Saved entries
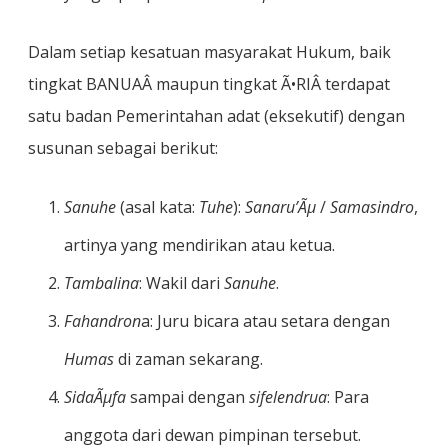
Dalam setiap kesatuan masyarakat Hukum, baik
tingkat BANUAÂ maupun tingkat Ã•RIÂ terdapat
satu badan Pemerintahan adat (eksekutif) dengan
susunan sebagai berikut:
Sanuhe
(asal kata:
Tuhe
):
Sanaru’Ãµ
/
Samasindro
,
artinya yang mendirikan atau ketua.
Tambalina
: Wakil dari
Sanuhe
.
Fahandron
a: Juru bicara atau setara dengan
Humas
di zaman sekarang.
SidaÃµfa
sampai dengan
sifelendrua
: Para
anggota dari dewan pimpinan tersebut.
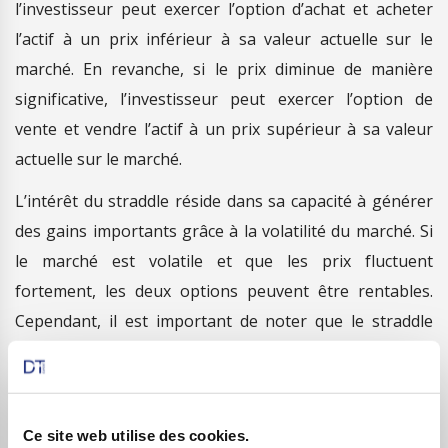
l’investisseur peut exercer l’option d’achat et acheter
l’actif à un prix inférieur à sa valeur actuelle sur le
marché. En revanche, si le prix diminue de manière
significative, l’investisseur peut exercer l’option de
vente et vendre l’actif à un prix supérieur à sa valeur
actuelle sur le marché.
L’intérêt du straddle réside dans sa capacité à générer
des gains importants grâce à la volatilité du marché. Si
le marché est volatile et que les prix fluctuent
fortement, les deux options peuvent être rentables.
Cependant, il est important de noter que le straddle
comporte également des risques élevés, car les gains
potentiels peuvent être compensés par les coûts
d’achat des options, qui sont perdus si le prix de l’actif
Ce site web utilise des cookies.
sous-jacent n’évolue pas suffisamment pour justifier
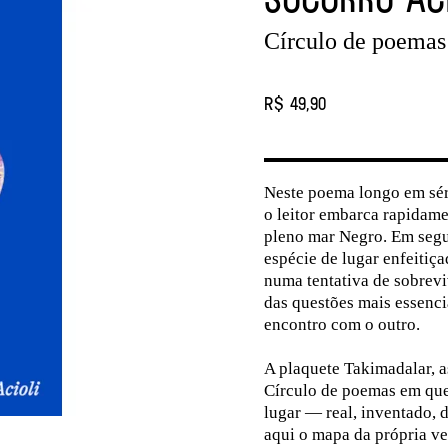
Círculo de poemas
R$ 49,90
Neste poema longo em séri
o leitor embarca rapidame
pleno mar Negro. Em segu
espécie de lugar enfeitiça
numa tentativa de sobreviv
das questões mais essenci
encontro com o outro.
A plaquete Takimadalar, as
Círculo de poemas em que
lugar — real, inventado, 
aqui o mapa da própria ve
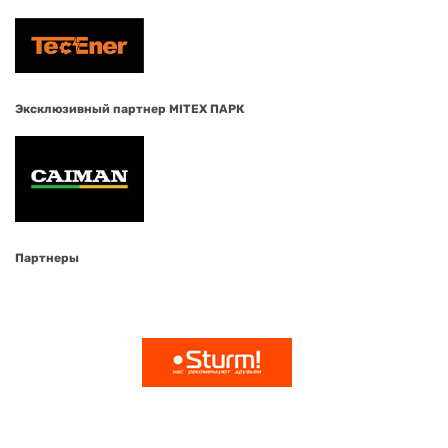
Эксклюзивный партнер MITEX ПАРК
Партнеры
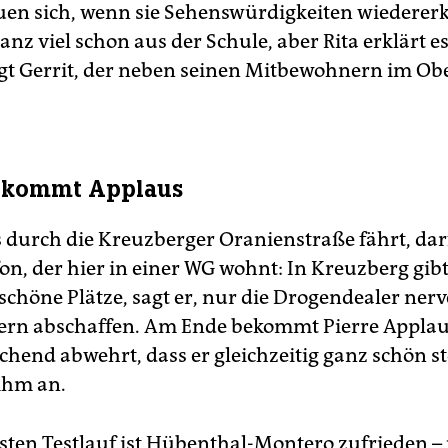
uen sich, wenn sie Sehenswürdigkeiten wiederer
anz viel schon aus der Schule, aber Rita erklärt 
agt Gerrit, der neben seinen Mitbewohnern im Ob
bekommt Applaus
s durch die Kreuzberger Oranienstraße fährt, dar
n, der hier in einer WG wohnt: In Kreuzberg gibt 
schöne Plätze, sagt er, nur die Drogendealer nerv
ern abschaffen. Am Ende bekommt Pierre Applaus
chend abwehrt, dass er gleichzeitig ganz schön sto
ihm an.
sten Testlauf ist Hübenthal-Montero zufrieden –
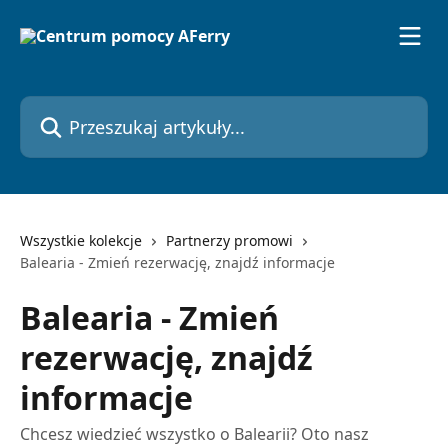
Przejdź do głównej zawartości
Przeszukaj artykuły...
Wszystkie kolekcje
Partnerzy promowi
Balearia - Zmień rezerwację, znajdź informacje
Balearia - Zmień
rezerwację, znajdź
informacje
Chcesz wiedzieć wszystko o Balearii? Oto nasz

▸ Task prompt
Every line above holding the string "exercer" should be listed.

▸ Expected answer
l’investisseur peut exercer l’option d’achat et acheter
significative, l’investisseur peut exercer l’option de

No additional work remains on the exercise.